== Segment start ==

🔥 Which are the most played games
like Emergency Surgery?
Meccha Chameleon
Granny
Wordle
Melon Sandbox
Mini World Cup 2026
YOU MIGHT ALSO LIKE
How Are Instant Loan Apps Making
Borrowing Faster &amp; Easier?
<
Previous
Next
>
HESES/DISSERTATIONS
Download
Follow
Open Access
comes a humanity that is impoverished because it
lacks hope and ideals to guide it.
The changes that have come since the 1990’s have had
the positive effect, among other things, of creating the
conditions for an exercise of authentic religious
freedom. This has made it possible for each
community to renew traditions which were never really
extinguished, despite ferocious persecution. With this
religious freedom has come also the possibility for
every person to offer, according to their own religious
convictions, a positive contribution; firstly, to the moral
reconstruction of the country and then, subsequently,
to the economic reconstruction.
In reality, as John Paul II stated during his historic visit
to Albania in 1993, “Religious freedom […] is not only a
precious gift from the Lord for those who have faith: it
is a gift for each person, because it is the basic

== Segment end ==
== Segment start ==

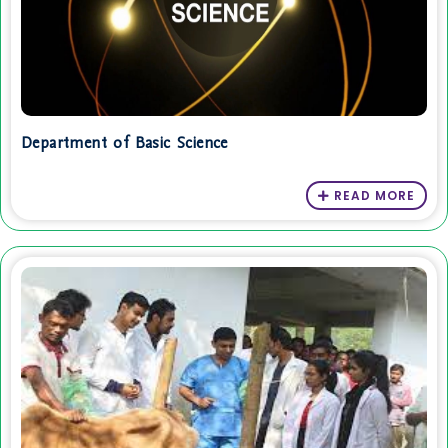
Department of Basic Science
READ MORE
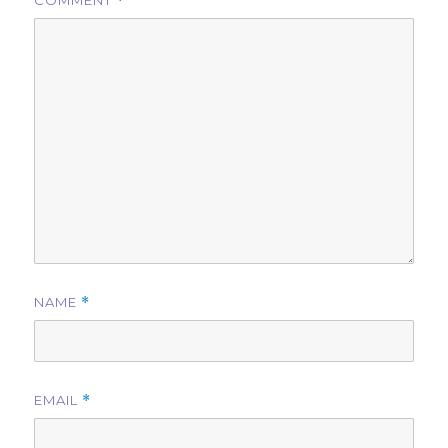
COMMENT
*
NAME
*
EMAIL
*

== Segment end ==

Your assignment:
Check each line of the records for "because" and copy the ones that contain it.

Task result:
comes a humanity that is impoverished because it
is a gift for each person, because it is the basic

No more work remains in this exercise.